Photograph by Lam Yik Fei — Getty Images
By Jason Cipriani
July 10, 2015

Thursday afternoon Apple (AAPL) released public previews for two of its operating systems, iOS 9 and OS X 10.11 El Capitan.

In previous years, iOS previews were usually limited to paid application developers who took part in Apple’s developer program. Conversely, this is the second year in a row OS X has seen a public beta, with OS X 10.10 Yosemite also undergoing a public preview prior to release.

This time around, anyone with a compatible iOS device or Mac computer can sign up to try out the public preview program on Apple’s beta program website. However, despite the company’s new open-natured approach to beta testing, the preview is far from perfect and therefore isn’t meant for everyone.

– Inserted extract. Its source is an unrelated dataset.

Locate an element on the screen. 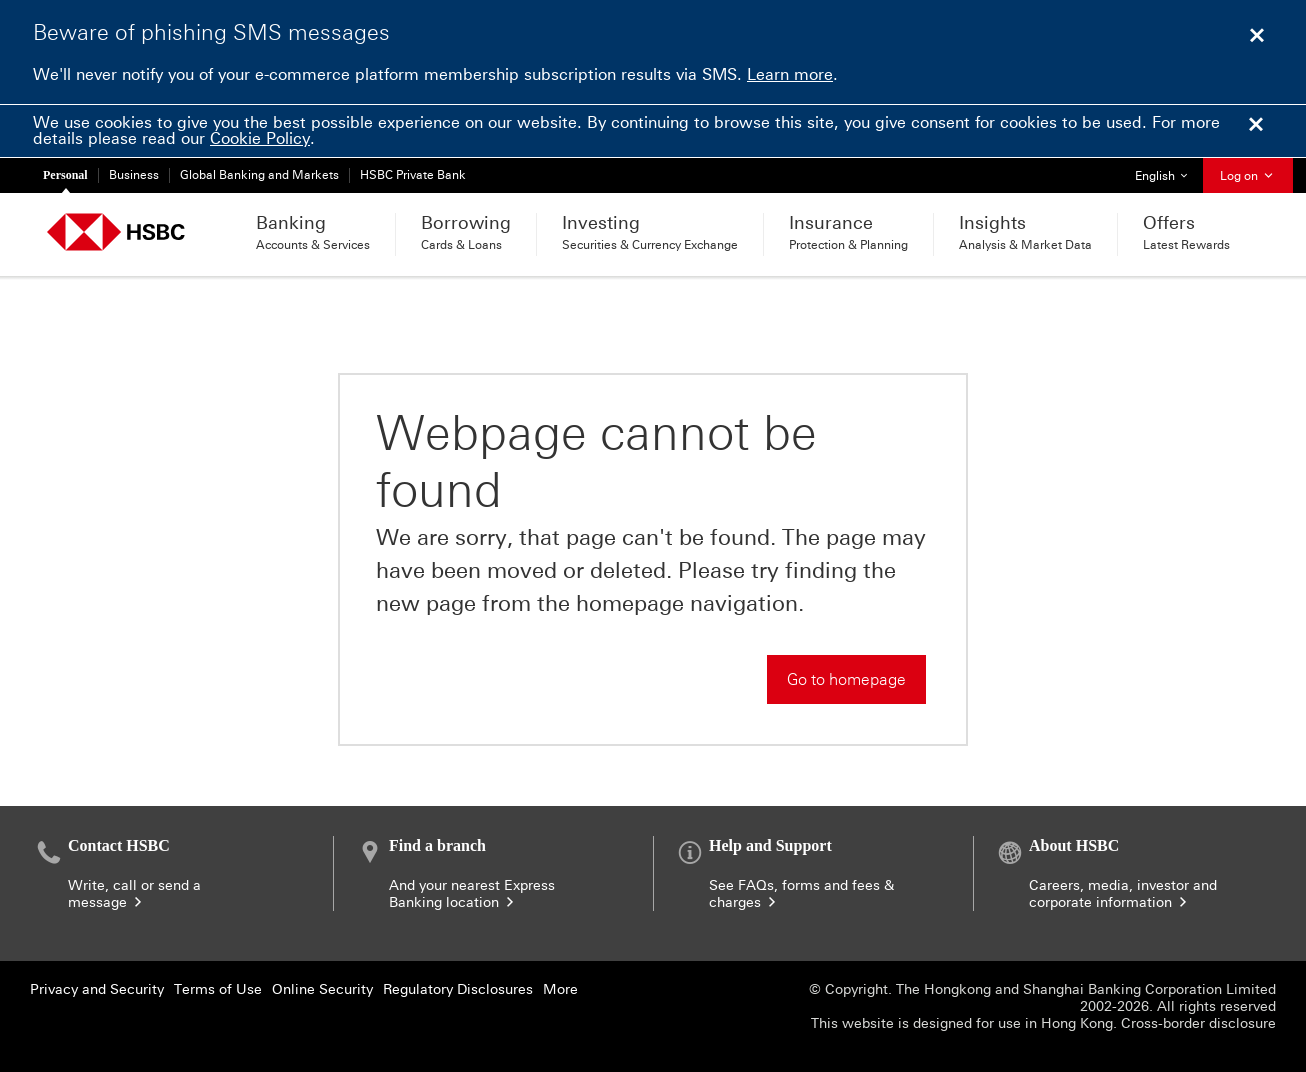 The width and height of the screenshot is (1306, 1072). Business is located at coordinates (134, 175).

The beta program, as the name implies, consists of software that’s far from finished. Both iOS 9 and OS X 10.11 El Capitan are set for an official public release later this fall, after the beta period has ended.

During the lengthy installation process, Apple continually reminds testers to save backups to avoid losing data. I can attest through my own experiences with both iOS and OS X previews that Apple’s warnings aren’t exaggerated. Bits and bytes of code—the stuff core applications rely on to run—are constantly in flux during the beta period, and sometimes seemingly minor changes made by Apple have unintended consequences on other parts of the operating system. In some cases, Apple even breaks codes on purpose with plans to fix problems in a future update.

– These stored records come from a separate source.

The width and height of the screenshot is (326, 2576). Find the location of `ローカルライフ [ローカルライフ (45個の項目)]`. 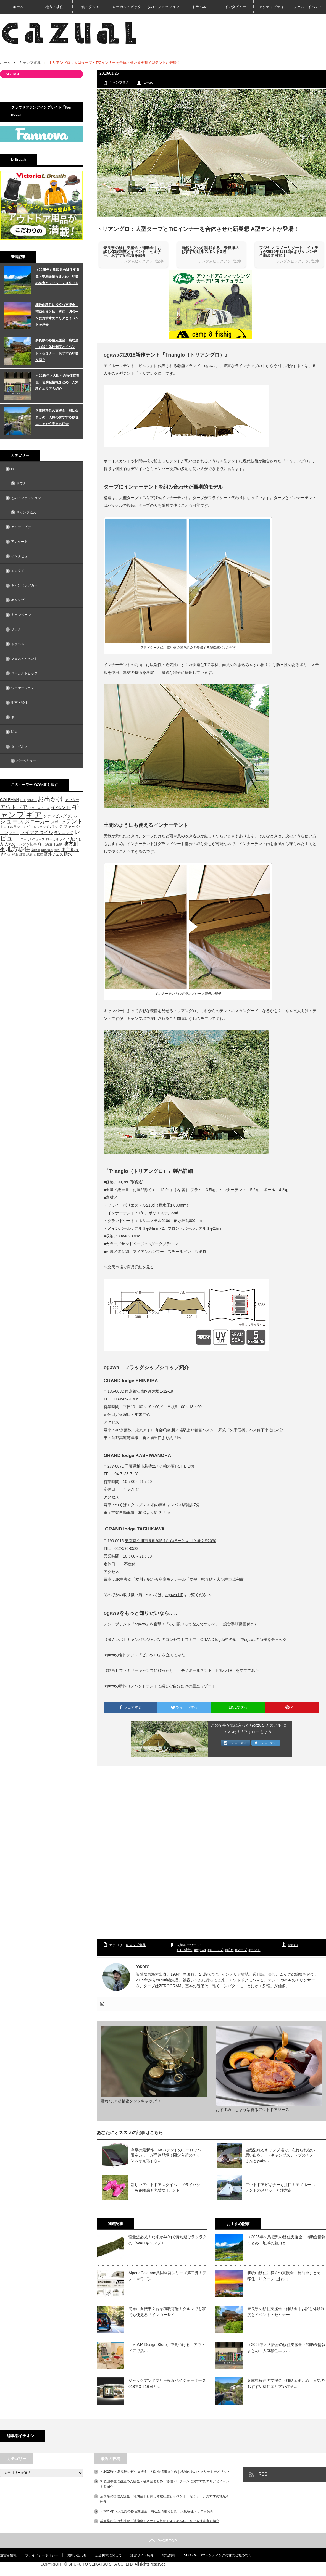 ローカルライフ [ローカルライフ (45個の項目)] is located at coordinates (57, 839).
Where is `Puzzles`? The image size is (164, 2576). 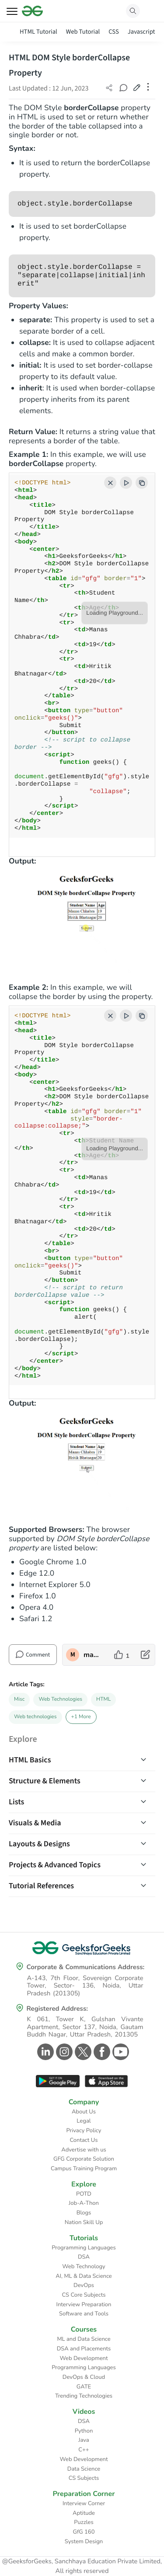 Puzzles is located at coordinates (83, 2522).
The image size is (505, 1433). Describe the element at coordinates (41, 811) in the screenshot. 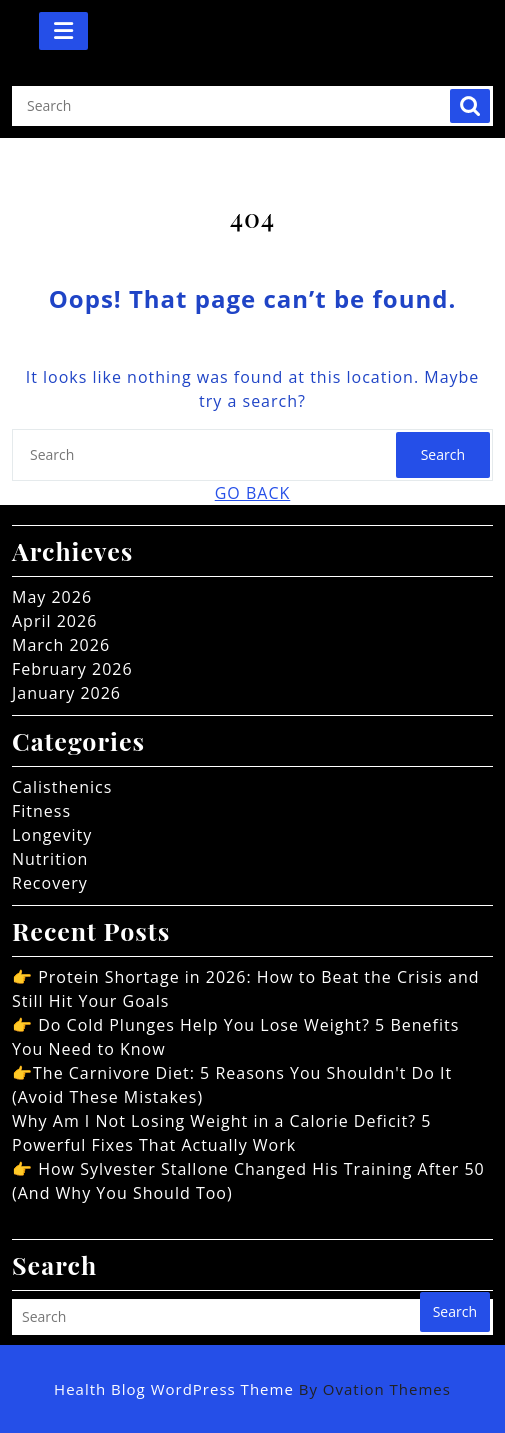 I see `Fitness` at that location. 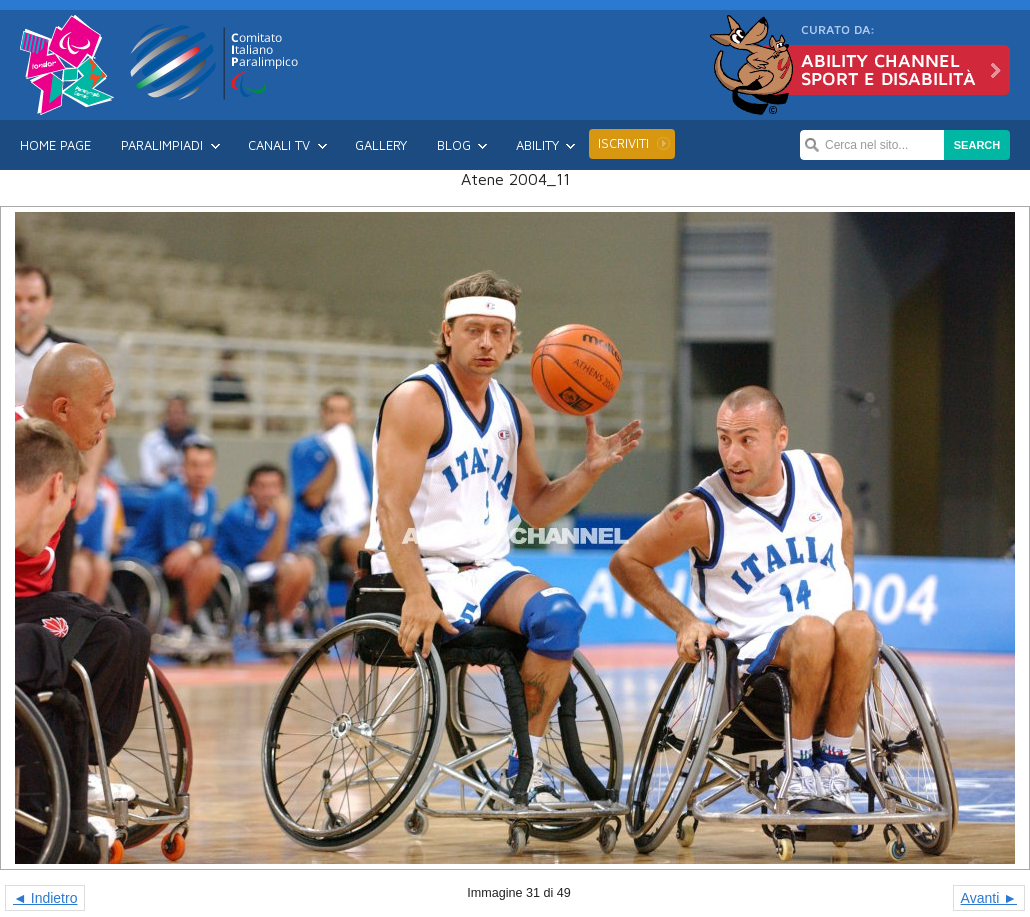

Should users decide to install either preview be prepared to spend a lot of valuable time troubleshooting issues. Problems like saving files, launching apps, or other oddities are often common in such previews. The end result is either waiting for an update to the preview, or rolling back the entire system to a more stable OS, neither of which are ideal. Although, if you’re doing your part, users will also report any issues to Apple through a built-in feedback application, complete with a solution (if you’ve discovered one).

Apple’s new preview rules follow similar moves from other companies that run beta programs, such as Google’s Android preview and Microsoft’s Insider Program for Windows 10.

For those who are unsure about downloading the program my two-cents is to simply wait. Wait for the official OS release, or if you absolutely have to check out the new operating system make sure not to load it onto your main device(s). Remember that spare iPhone you keep stashed in your junk drawer? Now’s the time to dust it off and give it a whirl.